Visakhapatnam hawala scam may be worth Rs 1,600 crore, suspects I-T dept
Visakhapatnam: The day after the Rs 570 crore hawala scam was unearthed by the Income Tax Department in Visakhapatnam, Income Tax officials now suspect that the dimensions of the scam are much bigger and that the nine accused persons have laundered Rs 1,600 crore by floating shell companies and making fraudulent remittances into them through hawala transactions.
The fraud was carried out between October 2013 and December 2016. The alleged kingpin of the scam is 24-year-old Vaddi Mahesh, a B.Com graduate, a native of West Godavari, who lived in Kolkata and shifted his base to Visakhapatnam in mid-2015. He created several fake companies for illegal foreign exchange dealings.
Highly placed sources in the Income Tax department said that top businessmen and others in Kolk-ata trusted and admired Mahesh for the finesse with which he handled the illegal trade, and his clientele grew in the past few years.
Recently, Mahesh bought a high-end Mercedes car which is what drew the attention of the tax department, and led to an investigation into his dealings, the sources added.
A senior officer in the I-T department said that between 2013 and 2015, Mahesh transferred Rs 1,000 crore in black money outside India using fake documents. In 2015, Mahesh shifted his base from Kolkata to Visakhapatnam. In 2015-16, he transferred another Rs 600 crore through hawala transactions.
Mahesh, whose father and others were all part of the illegal transfers of money, earned a commission of 85 paise per dollar transferred abroad. He invested the income from the commission in immovable assets which are now under investigation, and tax evasion proceedings will follow, the I-T officer added.

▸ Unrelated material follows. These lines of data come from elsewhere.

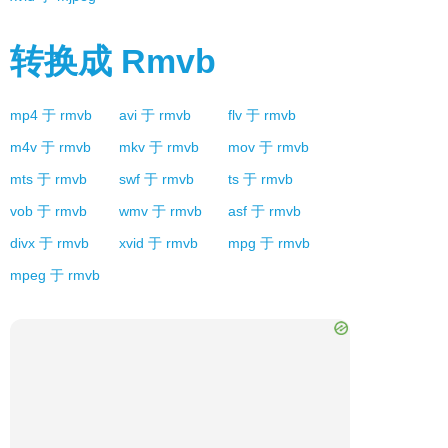
转换成
Rmvb
mp4
于
rmvb
avi
于
rmvb
flv
于
rmvb
m4v
于
rmvb
mkv
于
rmvb
mov
于
rmvb
mts
于
rmvb
swf
于
rmvb
ts
于
rmvb
vob
于
rmvb
wmv
于
rmvb
asf
于
rmvb
divx
于
rmvb
xvid
于
rmvb
mpg
于
rmvb
mpeg
于
rmvb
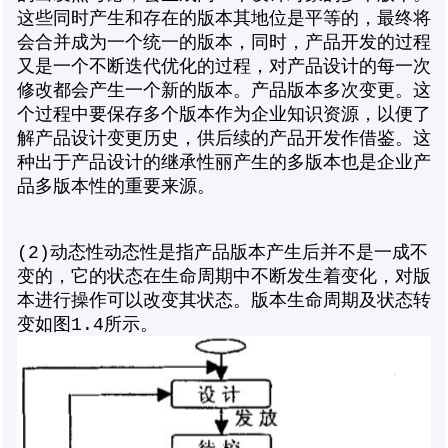
这些同时产生和存在的版本其地位是平等的，最终将
会合并成为一个统一的版本，同时，产品开发的过程
又是一个不断迭代优化的过程，对产品设计的每一次
修改都会产生一个新的版本。产品版本多次变更。这
个过程中要保存多个版本作为企业知识资源，以便了
解产品设计变更历史，供后续的产品开发作借鉴。这
种出于产品设计的继承性丽产生的多版本也是企业产
品多版本性的重要来源。
(2)动态性动态性是指产品版本产生后并不是一成不
变的，它的状态在生命周期中不断发生着变化，对版
本进行操作可以改变其状态。版本生命周期及状态转
变如图1.4所示。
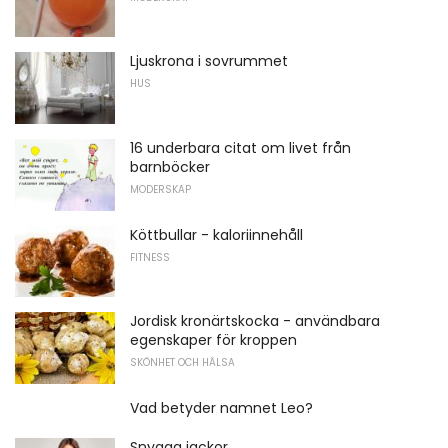
Ljuskrona i sovrummet
HUS
16 underbara citat om livet från
barnböcker
MODERSKAP
Köttbullar - kaloriinnehåll
FITNESS
Jordisk kronärtskocka - användbara
egenskaper för kroppen
SKÖNHET OCH HÄLSA
Vad betyder namnet Leo?
Snygga jackor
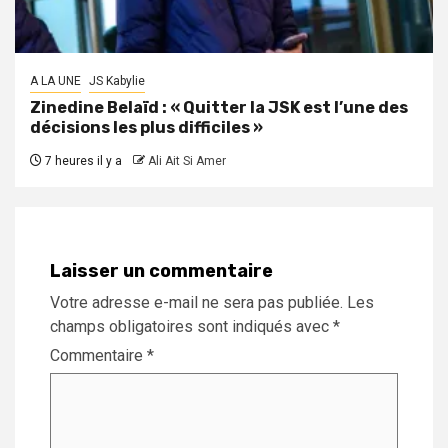
A LA UNE
JS Kabylie
Zinedine Belaïd : « Quitter la JSK est l’une des
décisions les plus difficiles »
7 heures il y a
Ali Ait Si Amer
Laisser un commentaire
Votre adresse e-mail ne sera pas publiée.
Les
champs obligatoires sont indiqués avec
*
Commentaire
*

In this, the latest of ma-ny hawala scams in the country, Mahesh and his father Srinivasa Rao and his friends Achanta Harish and Achanta Rajesh opened 12 bogus companies in Vizag, Kolkata and other places, and posed as directors of these shell companies. They opened 30 bank accounts in the names of the fictitious companies.

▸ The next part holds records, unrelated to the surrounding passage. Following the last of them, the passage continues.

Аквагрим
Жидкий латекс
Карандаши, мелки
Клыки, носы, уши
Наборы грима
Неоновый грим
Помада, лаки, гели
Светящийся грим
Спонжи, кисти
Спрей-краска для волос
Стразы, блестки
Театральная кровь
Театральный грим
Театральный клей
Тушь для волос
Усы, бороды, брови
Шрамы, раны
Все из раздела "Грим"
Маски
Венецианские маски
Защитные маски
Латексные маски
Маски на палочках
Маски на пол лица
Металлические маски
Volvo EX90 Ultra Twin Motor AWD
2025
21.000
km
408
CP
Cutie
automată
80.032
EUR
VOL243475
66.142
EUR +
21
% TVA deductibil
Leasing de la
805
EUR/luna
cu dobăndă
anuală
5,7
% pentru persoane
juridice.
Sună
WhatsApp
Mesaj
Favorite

The analysis of the bank accounts showed inward domestic remittances of Rs 680.94 crore. Of this, an amount of Rs 569.93 crore was remitted to five foreign companies in China, Singapore and Hong Kong for purchase of customi-sed software using forged documents. No software, however, was imported by the companies.
The hawala scam involved using several Permanent Account Numbers (PANs), opening multiple bank accounts and faking the turnover of the company.
DCP (Law and Order) Navin Gulati said the hawala racket was the first major one in the city, and many leads have to be followed up to nab the people who gave money to Mahesh for laundering. The converted ‘white’ money also has to be traced.